** Records for this exercise follows **

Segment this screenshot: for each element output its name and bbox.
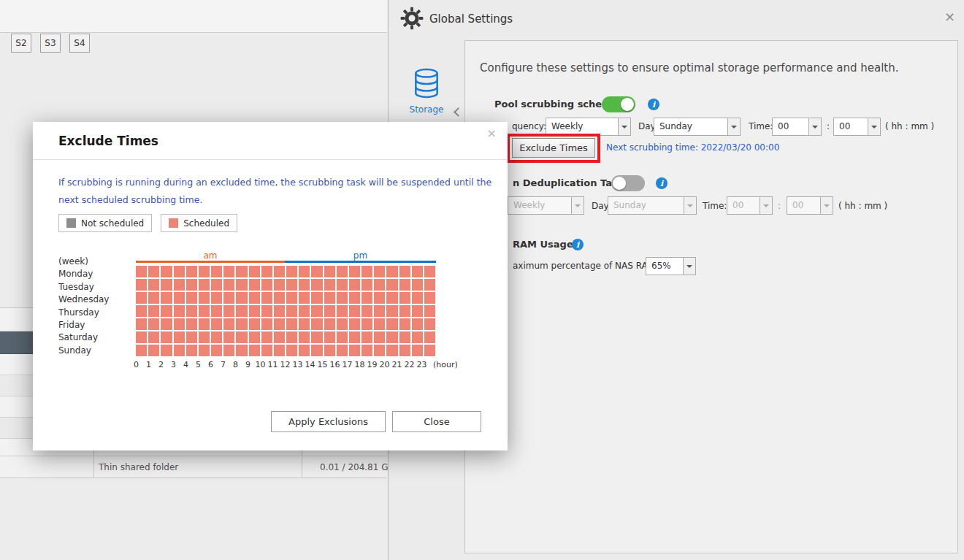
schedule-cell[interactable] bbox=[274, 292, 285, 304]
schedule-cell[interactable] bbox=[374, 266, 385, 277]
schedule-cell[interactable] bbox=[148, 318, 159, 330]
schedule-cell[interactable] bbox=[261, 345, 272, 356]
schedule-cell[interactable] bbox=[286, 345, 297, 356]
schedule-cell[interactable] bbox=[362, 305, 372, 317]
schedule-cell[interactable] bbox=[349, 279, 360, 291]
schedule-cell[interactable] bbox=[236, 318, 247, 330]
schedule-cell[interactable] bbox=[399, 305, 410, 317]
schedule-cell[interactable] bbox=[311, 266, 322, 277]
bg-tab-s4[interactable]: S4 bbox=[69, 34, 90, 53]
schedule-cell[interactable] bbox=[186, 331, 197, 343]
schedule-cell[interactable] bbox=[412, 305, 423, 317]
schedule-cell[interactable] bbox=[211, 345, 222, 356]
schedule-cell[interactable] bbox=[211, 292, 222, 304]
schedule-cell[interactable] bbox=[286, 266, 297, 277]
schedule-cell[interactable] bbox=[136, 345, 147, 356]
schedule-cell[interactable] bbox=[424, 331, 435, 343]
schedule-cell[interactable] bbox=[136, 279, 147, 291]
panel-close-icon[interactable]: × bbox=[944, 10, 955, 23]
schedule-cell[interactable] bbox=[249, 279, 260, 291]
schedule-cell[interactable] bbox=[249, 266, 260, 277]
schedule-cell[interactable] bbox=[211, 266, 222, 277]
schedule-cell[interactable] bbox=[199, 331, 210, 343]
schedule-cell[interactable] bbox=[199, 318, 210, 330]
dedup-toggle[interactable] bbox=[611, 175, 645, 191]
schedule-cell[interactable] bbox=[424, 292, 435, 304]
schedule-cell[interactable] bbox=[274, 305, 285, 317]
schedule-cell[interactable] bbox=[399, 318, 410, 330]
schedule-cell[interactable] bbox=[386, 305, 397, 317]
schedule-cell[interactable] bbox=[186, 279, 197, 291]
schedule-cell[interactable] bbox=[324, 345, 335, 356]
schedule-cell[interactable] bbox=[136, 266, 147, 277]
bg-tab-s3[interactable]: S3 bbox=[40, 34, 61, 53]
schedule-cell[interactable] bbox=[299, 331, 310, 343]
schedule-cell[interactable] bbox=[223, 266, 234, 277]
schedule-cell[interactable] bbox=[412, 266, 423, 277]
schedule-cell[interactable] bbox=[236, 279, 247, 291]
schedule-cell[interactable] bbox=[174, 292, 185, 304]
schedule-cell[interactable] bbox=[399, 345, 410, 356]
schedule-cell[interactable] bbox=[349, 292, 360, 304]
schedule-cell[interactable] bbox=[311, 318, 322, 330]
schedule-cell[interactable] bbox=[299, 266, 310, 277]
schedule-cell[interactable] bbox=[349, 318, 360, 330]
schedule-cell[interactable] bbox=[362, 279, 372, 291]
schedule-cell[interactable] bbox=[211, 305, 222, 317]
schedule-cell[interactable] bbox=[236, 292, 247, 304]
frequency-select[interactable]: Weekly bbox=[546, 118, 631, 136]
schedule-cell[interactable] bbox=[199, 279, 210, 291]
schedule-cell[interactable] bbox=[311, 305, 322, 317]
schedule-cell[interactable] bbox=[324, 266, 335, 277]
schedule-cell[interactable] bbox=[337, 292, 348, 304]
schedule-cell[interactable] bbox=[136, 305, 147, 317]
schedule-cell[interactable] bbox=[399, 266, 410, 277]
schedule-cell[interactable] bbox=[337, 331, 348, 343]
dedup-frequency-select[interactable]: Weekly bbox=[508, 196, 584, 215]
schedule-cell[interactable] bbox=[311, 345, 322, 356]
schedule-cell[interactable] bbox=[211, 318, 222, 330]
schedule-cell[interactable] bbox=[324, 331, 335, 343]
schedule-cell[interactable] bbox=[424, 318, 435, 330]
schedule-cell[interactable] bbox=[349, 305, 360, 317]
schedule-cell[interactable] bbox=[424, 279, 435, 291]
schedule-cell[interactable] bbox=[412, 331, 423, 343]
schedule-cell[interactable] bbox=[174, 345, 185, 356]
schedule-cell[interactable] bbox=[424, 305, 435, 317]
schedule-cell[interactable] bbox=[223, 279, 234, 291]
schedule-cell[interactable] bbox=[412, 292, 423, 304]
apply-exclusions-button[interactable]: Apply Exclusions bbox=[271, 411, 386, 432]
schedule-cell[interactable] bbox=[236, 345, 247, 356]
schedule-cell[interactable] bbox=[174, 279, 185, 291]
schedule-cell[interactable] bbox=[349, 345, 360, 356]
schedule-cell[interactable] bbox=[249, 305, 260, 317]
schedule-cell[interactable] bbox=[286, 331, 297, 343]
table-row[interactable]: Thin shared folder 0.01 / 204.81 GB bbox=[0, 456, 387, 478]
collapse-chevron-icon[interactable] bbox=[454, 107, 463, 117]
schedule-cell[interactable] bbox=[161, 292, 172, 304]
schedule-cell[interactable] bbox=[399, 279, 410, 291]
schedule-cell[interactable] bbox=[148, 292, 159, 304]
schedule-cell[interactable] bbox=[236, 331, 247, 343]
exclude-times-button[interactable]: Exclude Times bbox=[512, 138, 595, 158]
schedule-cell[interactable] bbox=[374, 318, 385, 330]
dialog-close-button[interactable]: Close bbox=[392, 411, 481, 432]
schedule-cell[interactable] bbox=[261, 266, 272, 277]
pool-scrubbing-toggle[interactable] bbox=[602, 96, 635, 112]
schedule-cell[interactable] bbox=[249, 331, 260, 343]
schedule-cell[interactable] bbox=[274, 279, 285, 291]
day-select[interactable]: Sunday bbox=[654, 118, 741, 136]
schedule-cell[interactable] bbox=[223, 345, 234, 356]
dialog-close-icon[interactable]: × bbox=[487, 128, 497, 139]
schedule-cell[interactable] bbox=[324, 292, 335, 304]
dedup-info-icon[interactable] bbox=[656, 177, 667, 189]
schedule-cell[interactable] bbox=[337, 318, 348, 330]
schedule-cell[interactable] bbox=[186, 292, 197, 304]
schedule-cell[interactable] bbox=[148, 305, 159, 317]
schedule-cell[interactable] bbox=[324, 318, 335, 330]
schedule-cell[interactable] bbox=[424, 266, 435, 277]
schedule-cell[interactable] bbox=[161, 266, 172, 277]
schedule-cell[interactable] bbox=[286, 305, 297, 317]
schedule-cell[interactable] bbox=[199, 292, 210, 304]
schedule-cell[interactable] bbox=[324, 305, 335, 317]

** End of Records for this exercise **
** Records for this exercise follows **

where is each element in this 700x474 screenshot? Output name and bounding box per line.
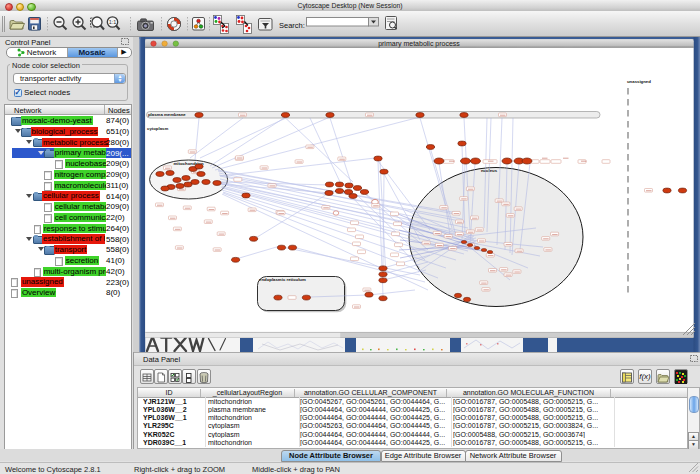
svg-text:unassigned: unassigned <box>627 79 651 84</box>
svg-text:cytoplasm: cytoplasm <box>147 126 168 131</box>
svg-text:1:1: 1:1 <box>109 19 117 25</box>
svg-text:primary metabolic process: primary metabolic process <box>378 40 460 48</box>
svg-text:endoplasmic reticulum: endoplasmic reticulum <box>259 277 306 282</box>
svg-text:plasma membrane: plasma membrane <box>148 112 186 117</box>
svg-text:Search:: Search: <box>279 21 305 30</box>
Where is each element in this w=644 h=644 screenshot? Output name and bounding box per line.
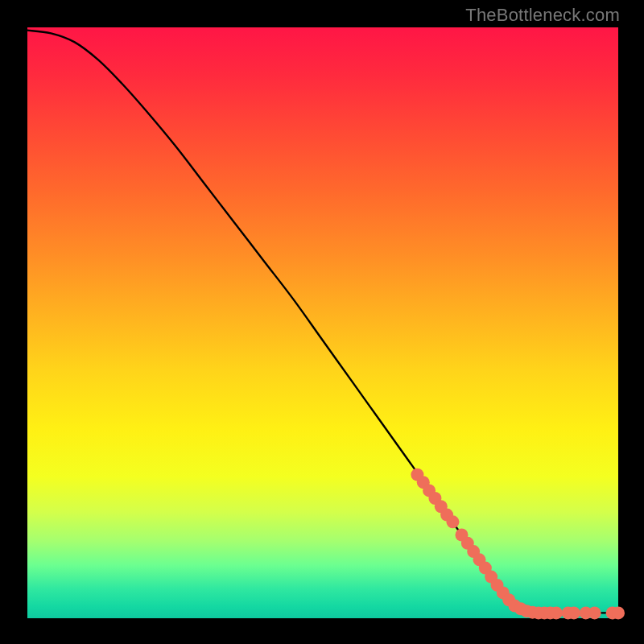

** End of Records for this exercise **

_Brief:_
Output exactly, and only, the lines of the entries above from the one with "where is each element in this 700x474" up to and including the one with "Where is each element in this w=644"; pictures are to be left out.

_Reply:_
where is each element in this 700x474 screenshot? Output name and bounding box per line.
svg-text:unassigned: unassigned <box>627 79 651 84</box>
svg-text:cytoplasm: cytoplasm <box>147 126 168 131</box>
svg-text:1:1: 1:1 <box>109 19 117 25</box>
svg-text:primary metabolic process: primary metabolic process <box>378 40 460 48</box>
svg-text:endoplasmic reticulum: endoplasmic reticulum <box>259 277 306 282</box>
svg-text:plasma membrane: plasma membrane <box>148 112 186 117</box>
svg-text:Search:: Search: <box>279 21 305 30</box>
Where is each element in this w=644 h=644 screenshot? Output name and bounding box per line.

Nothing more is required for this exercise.